Gitlab CI for Pelican

Kyle Martineau-McFarlane
21 September 2018


This website uses a static site generator called Pelican. This allows me to write pages and blog posts in the plain-text-style reStructuredText format, and to have it automatically turned into static HTML pages which can be uploaded to a plain web server without the need for a backend or a database. To make this process automatic, I use the GitLab CI/CD (continuous integration/deployment) feature to build and deploy the site to my web server. This blog post outlines the process required to set up a Pelican blog to deploy via rsync over SSH using the GitLab CI/CD pipeline.
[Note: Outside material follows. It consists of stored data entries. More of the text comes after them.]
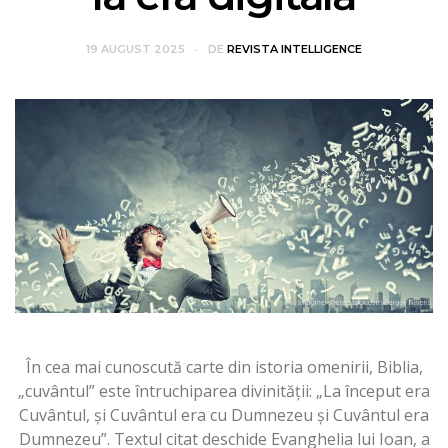
19 AUGUST 2025
DE
REVISTA INTELLIGENCE
În cea mai cunoscută carte din istoria omenirii, Biblia,
„cuvântul” este întruchiparea divinității: „La început era
Cuvântul, și Cuvântul era cu Dumnezeu și Cuvântul era
Dumnezeu”. Textul citat deschide Evanghelia lui Ioan, a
To follow along, go to the Pelican website and follow the instructions to install Python and create a new project. You'll also need the git client, a GitLab account and a GitLab project containing your Pelican project.

The plan

Once you have your Pelican website set up and configured the way you want it, there are three steps to get the GitLab CI/CD process working:

  1. Setting up your web server to allow SSH access
  2. Adding the SSH connection details for your web server into GitLab
  3. Defining your build pipeline

Setting up your web server

If you are running your own web server, you'll want to install nginx or something similar. My website runs on WebFaction, where I have a static app installed and configured to host files from ~/webapps/main_website at https://kyle.martineau-mcfarlane.com.

To allow secure rsync, we need a private/public keypair with the private key stored securely in GitLab and the public key on the web server. To do this:

  1. On my local PC, run ssh-keygen (in Git Bash if on Windows). Don't set a passphrase. Save the files to a temporary location.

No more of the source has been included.